Анна. В дне первом... ч. 1

Элем Миллер
Начало истории здесь: http://www.proza.ru/2014/06/09/1410
==================================================


Мать ушла за побитым мужиком в подъезд, но, услыхав стук торопливо захлопывающейся дверцы, тут же обо всём догадалась, выскочила, увидев уезжающую дочь, снова гневно вскинула косматую голову.
 
-- Ах, ты б***дь!!! Проститутка, шалава бездомная!!! Вырастила кобелю подстилку... Тьфу!!!

Из презрительно сжатых змеиных губ в сторону отъезжающей задом машины полетел ядовитый плевок. Анна, словно уклоняясь от него, уронила голову в ладошки, тут же зашлась, затряслась мелкими, судорожными рыданиями.

-- Ой... Господи... Простите меня... ... Простите...  ... Пожалуйста...

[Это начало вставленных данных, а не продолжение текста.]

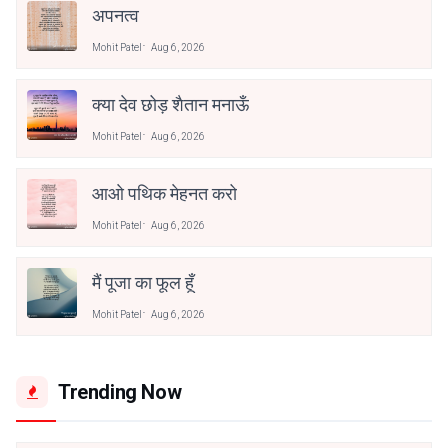
अपनत्व
Mohit Patel
Aug 6, 2026
क्या देव छोड़ शैतान मनाऊँ
Mohit Patel
Aug 6, 2026
आओ पथिक मेहनत करो
Mohit Patel
Aug 6, 2026
मैं पूजा का फूल हूँ
Mohit Patel
Aug 6, 2026
Trending Now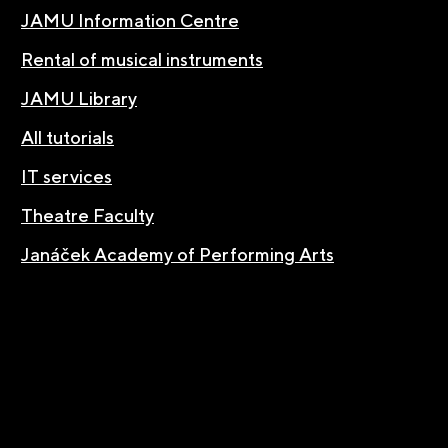
JAMU Information Centre
Rental of musical instruments
JAMU Library
All tutorials
IT services
Theatre Faculty
Janáček Academy of Performing Arts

Из тёмных волос на ворсистый карпет упало несколько мокрых половинок подсолнечной шелухи. Тонкая рука, оторвавшись от вздрагивающей головки, принялась испуганно собирать их, торопливо пряча в карман курточки.

-- Простите...

Сердце и нутро вывернулись наизнанку. Успокоиться не получалось. Даже просто немного взять себя в руки, чтобы нормально вести машину. Внутри всё клокотало, орало, уже до скрипа зубов ненавидя тупую, беспросветную серость, свою беспомощность, эту дурацкую случайность, принёсшую столько слёз и незаслуженных оскорблений  ни в чём не виноватой девчонке. Господи, что же я натворил своим глупым старческим эгоизмом...

-- Ань, прости меня... Я не думал, что всё так выйдет...

Она лишь зарыдала ещё сильнее.

С трудом вырулив задом по узкому  проезду, я наконец развернул машину и надавил на газ. Скорее, прочь отсюда, куда угодно, только подальше, забыться, успокоится. А там? Там решим, что делать и куда крутить колёса. Не задумываясь, почти машинально джип вырулил на центральную улицу. Анна не смотрела на дорогу, не поднимала головы, лишь всхлипывала, прижимая сжатыми пальчиками невесть откуда появившийся беленький носовой платочек к маленькому, раскрасневшемуся носику, вздрагивающим губам и мокрым щекам. Навстречу поплыл проснувшийся в усталом осеннем солнце город. Всё... Надо было начинать хоть о чём-нибудь думать.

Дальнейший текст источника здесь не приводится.